Empire State clamps down on restaurant tipping practices
As the tipping debate rages on in Toronto—with skirmishes breaking out around who’s entitled to them and whether or not they should be mandatory—the Yanks have actually gone and done something about it. New tipping regulations came into effect in New York State on Saturday, which, in theory, should clarify how tips should be handled among restaurant and hotel workers.
The new rules provide restaurant owners with some leeway on how their tip system is run, the New York Times reports. The money could be pooled, say, and divided up as necessary (bartenders, food runners, bussers and anyone who deals with customers are in, managers and kitchen staff are out), or individual servers could collect tips and dole them out to the team. The regulations also boost minimum wage for tipped employees and allow for enforcement should establishments fail to comply:
The Labor Department will require that employers keep records of tip pools and shares; the records could be examined during investigations undertaken by the department on its own or in response to complaints.
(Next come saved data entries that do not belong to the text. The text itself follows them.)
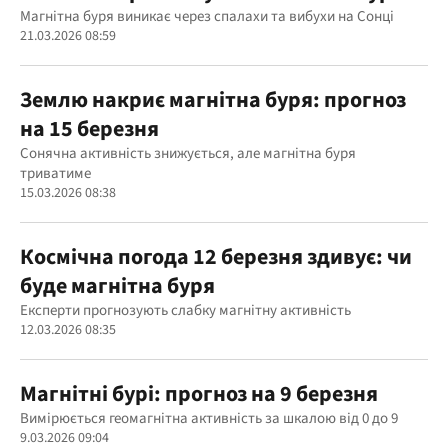
Магнітна буря виникає через спалахи та вибухи на Сонці
21.03.2026 08:59
Землю накриє магнітна буря: прогноз
на 15 березня
Сонячна активність знижується, але магнітна буря
триватиме
15.03.2026 08:38
Космічна погода 12 березня здивує: чи
буде магнітна буря
Експерти прогнозують слабку магнітну активність
12.03.2026 08:35
Магнітні бурі: прогноз на 9 березня
Вимірюється геомагнітна активність за шкалою від 0 до 9
9.03.2026 09:04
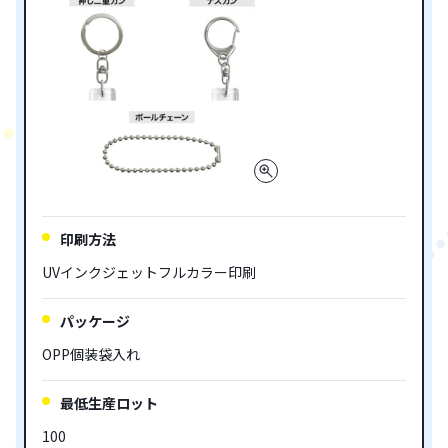
印刷方法
UVインクジェットフルカラー印刷
パッケージ
OPP個装袋入れ
最低生産ロット
100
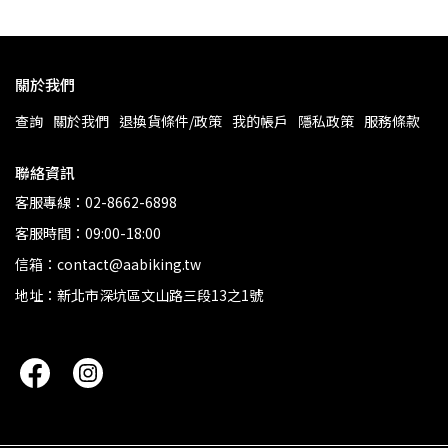
關於我們
查詢
關於我們
退換貨條件/政策
我的帳戶
隱私政策
服務條款
聯絡資訊
客服專線：02-8662-6898
客服時間：09:00-18:00
信箱：contact@aabiking.tw
地址：新北市深坑區文山路三段13之1號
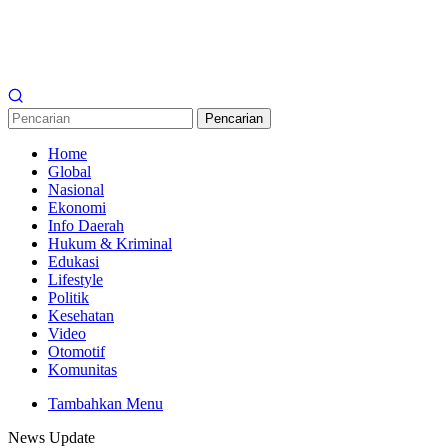
Pencarian
Home
Global
Nasional
Ekonomi
Info Daerah
Hukum & Kriminal
Edukasi
Lifestyle
Politik
Kesehatan
Video
Otomotif
Komunitas
Tambahkan Menu
News Update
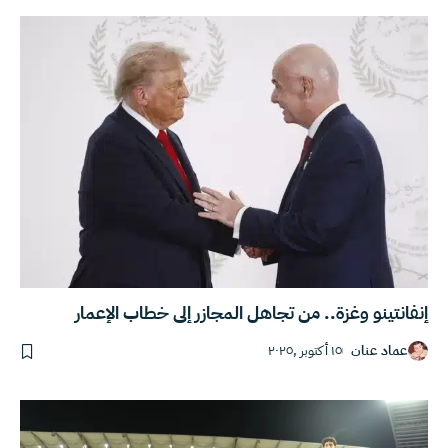
إنفانتينو وغزة.. من تجاهل المجازر إلى خطاب الإعمار
عماد عنان
١٥ أكتوبر ,٢٠٢٥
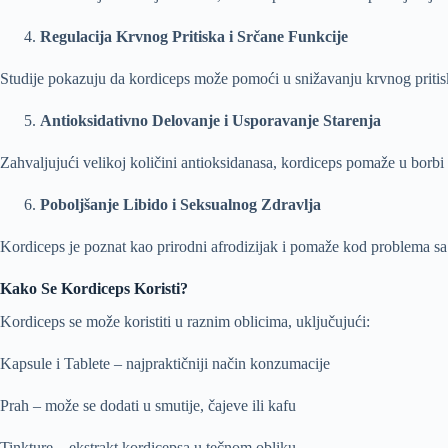
Regulacija Krvnog Pritiska i Srčane Funkcije
Studije pokazuju da kordiceps može pomoći u snižavanju krvnog pritiska
Antioksidativno Delovanje i Usporavanje Starenja
Zahvaljujući velikoj količini antioksidanasa, kordiceps pomaže u borbi 
Poboljšanje Libido i Seksualnog Zdravlja
Kordiceps je poznat kao prirodni afrodizijak i pomaže kod problema sa
Kako Se Kordiceps Koristi?
Kordiceps se može koristiti u raznim oblicima, uključujući:
Kapsule i Tablete – najpraktičniji način konzumacije
Prah – može se dodati u smutije, čajeve ili kafu
Tinkture – ekstrakt kordicepsa u tečnom obliku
The department can compel a restaurant to pay money owed to employees going back six years. In addition, failure to comply with the rules can make a restaurant vulnerable to a lawsuit, something restaurateurs are especially wary of these days, given how aggressively some lawyers and workers’ advocates are pursuing cases.
Tipping issues have come up before Queen’s Park a few times already, which makes us wonder whether New York’s system could bring peace to Toronto dining rooms.